→ Task item: When the string "kórházunkban" occurs in a line of the records, show that line.

Transcribed page contents
+ + + + +

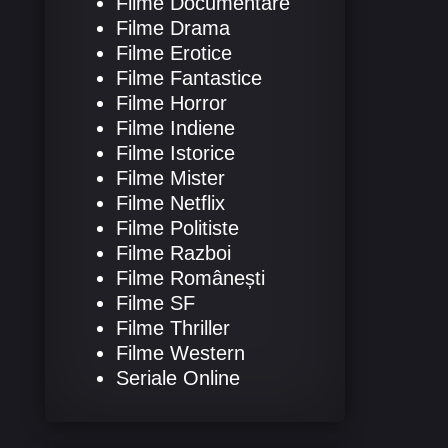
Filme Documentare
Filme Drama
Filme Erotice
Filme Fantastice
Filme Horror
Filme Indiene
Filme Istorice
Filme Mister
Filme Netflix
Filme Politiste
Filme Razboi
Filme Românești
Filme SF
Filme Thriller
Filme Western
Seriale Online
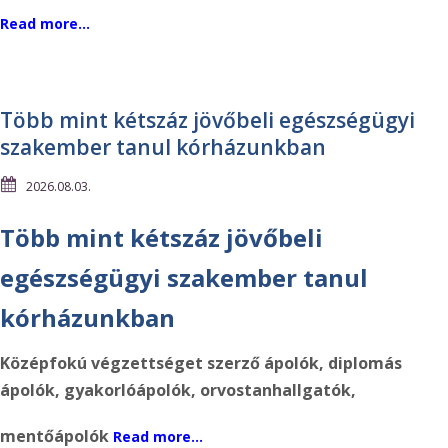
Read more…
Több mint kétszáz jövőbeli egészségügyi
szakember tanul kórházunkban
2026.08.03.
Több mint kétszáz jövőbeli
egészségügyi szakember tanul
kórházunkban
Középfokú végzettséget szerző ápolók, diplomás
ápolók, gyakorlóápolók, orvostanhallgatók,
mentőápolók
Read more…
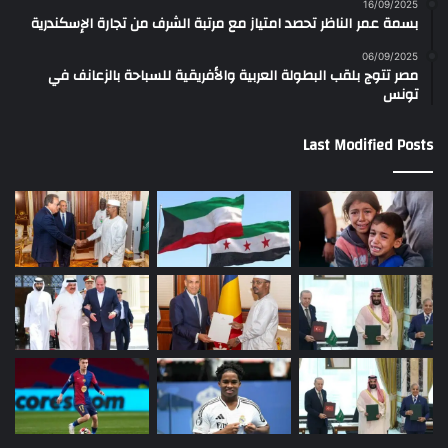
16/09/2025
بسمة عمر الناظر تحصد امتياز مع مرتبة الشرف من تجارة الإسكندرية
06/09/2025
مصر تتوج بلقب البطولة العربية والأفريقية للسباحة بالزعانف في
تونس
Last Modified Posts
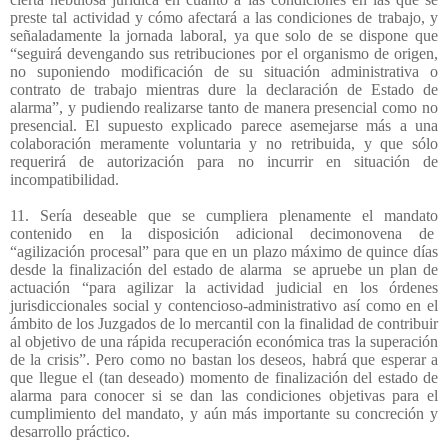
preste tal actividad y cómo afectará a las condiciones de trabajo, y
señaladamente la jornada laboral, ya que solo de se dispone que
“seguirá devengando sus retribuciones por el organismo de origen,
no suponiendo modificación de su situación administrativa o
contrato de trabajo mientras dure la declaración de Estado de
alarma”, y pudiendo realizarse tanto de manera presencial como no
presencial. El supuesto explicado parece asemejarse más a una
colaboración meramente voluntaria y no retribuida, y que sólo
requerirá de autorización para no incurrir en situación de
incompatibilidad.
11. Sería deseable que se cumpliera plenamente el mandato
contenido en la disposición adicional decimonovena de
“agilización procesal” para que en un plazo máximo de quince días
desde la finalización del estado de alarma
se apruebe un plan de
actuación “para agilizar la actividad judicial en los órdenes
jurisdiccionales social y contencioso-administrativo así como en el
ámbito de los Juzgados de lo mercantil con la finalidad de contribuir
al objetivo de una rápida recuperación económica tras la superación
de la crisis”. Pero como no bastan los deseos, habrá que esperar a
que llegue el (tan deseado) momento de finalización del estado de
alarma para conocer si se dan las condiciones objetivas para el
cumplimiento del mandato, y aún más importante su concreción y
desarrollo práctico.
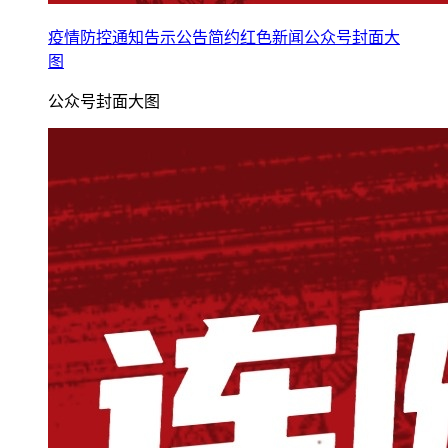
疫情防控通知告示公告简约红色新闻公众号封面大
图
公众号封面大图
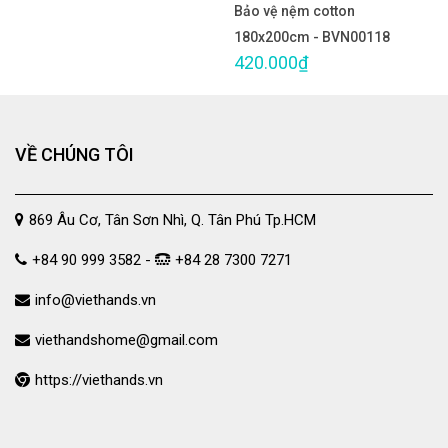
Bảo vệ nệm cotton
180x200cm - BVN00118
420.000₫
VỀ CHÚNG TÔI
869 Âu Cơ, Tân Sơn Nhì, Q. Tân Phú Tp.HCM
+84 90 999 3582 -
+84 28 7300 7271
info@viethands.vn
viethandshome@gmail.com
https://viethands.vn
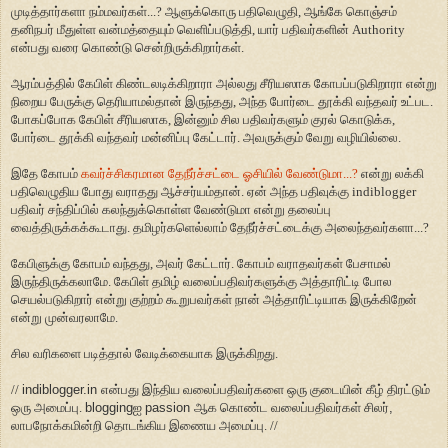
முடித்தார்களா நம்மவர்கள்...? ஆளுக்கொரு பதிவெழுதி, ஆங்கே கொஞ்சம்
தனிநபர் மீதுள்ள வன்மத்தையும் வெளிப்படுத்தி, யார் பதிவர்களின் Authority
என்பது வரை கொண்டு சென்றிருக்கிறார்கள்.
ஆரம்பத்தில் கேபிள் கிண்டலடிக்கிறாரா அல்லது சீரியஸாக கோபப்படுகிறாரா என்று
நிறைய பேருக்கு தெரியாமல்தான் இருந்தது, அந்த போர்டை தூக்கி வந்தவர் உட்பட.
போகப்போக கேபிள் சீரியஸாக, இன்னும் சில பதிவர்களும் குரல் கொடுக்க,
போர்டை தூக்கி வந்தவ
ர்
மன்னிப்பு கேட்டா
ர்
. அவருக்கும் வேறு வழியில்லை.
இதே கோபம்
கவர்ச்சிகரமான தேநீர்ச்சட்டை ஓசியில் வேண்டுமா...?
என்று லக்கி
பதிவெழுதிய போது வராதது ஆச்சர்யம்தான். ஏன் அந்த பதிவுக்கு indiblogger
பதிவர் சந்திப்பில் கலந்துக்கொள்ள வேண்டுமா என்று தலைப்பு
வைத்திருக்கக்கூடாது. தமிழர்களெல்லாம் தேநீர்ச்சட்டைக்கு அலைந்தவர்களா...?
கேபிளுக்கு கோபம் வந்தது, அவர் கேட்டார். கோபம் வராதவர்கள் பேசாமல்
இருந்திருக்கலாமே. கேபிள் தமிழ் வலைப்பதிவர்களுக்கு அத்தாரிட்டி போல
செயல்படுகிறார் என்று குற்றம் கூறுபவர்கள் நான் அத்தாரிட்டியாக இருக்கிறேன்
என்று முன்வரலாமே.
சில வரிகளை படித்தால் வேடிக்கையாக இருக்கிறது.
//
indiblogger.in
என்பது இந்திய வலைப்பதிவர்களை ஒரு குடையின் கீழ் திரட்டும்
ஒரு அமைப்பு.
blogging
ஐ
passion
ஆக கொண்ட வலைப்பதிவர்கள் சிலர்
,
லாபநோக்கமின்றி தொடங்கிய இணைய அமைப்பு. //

+ + + + +

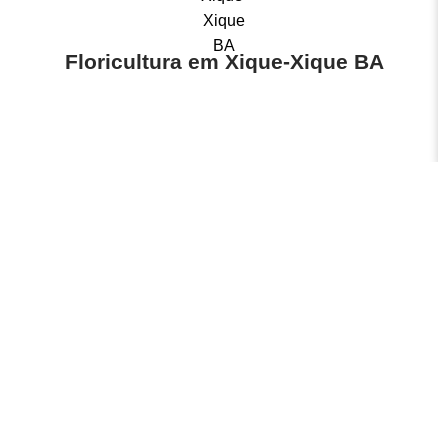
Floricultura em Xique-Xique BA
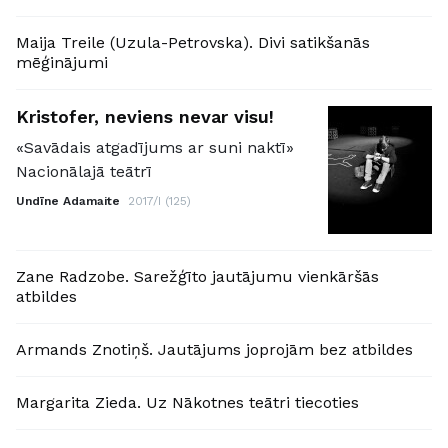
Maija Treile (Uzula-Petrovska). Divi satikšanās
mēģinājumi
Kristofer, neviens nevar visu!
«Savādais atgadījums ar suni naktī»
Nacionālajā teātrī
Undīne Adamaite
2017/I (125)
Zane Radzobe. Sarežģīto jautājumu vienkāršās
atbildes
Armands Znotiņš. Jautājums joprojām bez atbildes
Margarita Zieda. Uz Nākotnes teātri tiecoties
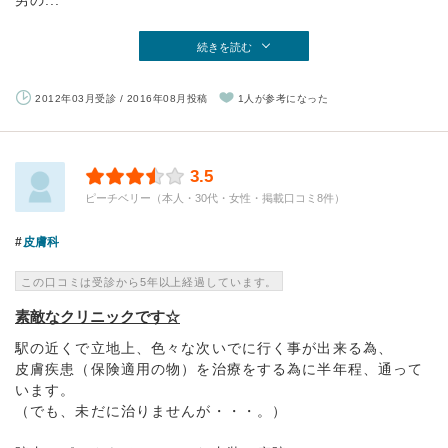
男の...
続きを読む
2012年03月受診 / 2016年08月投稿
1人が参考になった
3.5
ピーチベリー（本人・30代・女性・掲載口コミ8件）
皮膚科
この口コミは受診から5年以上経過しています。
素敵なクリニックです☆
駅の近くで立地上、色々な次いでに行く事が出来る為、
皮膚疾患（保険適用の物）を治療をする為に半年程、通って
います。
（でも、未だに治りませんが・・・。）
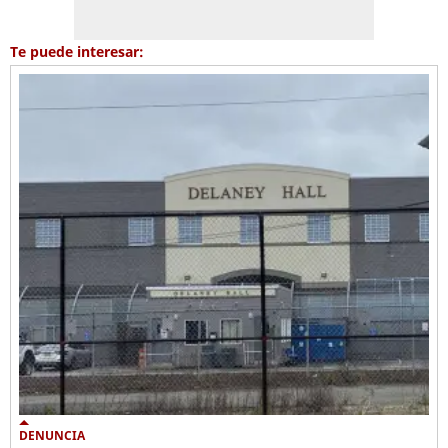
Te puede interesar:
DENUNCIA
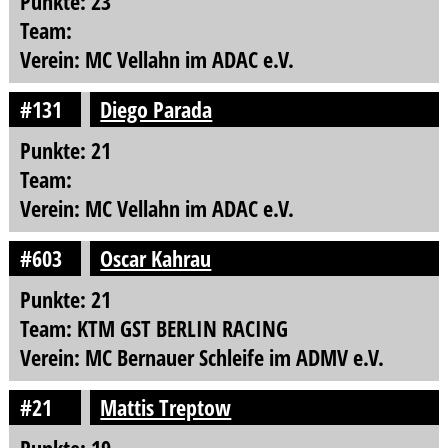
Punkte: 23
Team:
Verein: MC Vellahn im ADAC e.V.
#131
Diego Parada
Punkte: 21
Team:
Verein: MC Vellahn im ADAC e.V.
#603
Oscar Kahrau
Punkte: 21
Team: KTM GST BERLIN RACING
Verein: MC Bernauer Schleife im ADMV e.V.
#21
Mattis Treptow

+ + + + +

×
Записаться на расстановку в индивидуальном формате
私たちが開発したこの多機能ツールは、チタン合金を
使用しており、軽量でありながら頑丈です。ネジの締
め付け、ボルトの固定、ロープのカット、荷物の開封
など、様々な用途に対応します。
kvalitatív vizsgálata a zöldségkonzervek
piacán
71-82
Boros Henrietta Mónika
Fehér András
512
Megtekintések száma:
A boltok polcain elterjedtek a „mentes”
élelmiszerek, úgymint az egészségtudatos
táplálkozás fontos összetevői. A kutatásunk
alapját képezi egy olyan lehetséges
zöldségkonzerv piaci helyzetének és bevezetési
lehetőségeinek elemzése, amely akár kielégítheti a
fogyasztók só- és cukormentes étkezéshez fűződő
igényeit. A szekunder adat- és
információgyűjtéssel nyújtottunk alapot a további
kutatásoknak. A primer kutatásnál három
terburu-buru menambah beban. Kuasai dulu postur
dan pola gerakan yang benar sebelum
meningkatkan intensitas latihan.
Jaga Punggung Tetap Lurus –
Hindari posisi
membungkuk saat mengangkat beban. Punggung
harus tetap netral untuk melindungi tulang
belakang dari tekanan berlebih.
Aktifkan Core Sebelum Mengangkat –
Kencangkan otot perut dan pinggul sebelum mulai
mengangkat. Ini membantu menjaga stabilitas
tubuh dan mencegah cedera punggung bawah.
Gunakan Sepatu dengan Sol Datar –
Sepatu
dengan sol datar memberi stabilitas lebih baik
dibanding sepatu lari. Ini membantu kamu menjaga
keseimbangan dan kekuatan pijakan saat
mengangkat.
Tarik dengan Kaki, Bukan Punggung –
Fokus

+ + + + +

→ Result below:
szakember tanul kórházunkban
kórházunkban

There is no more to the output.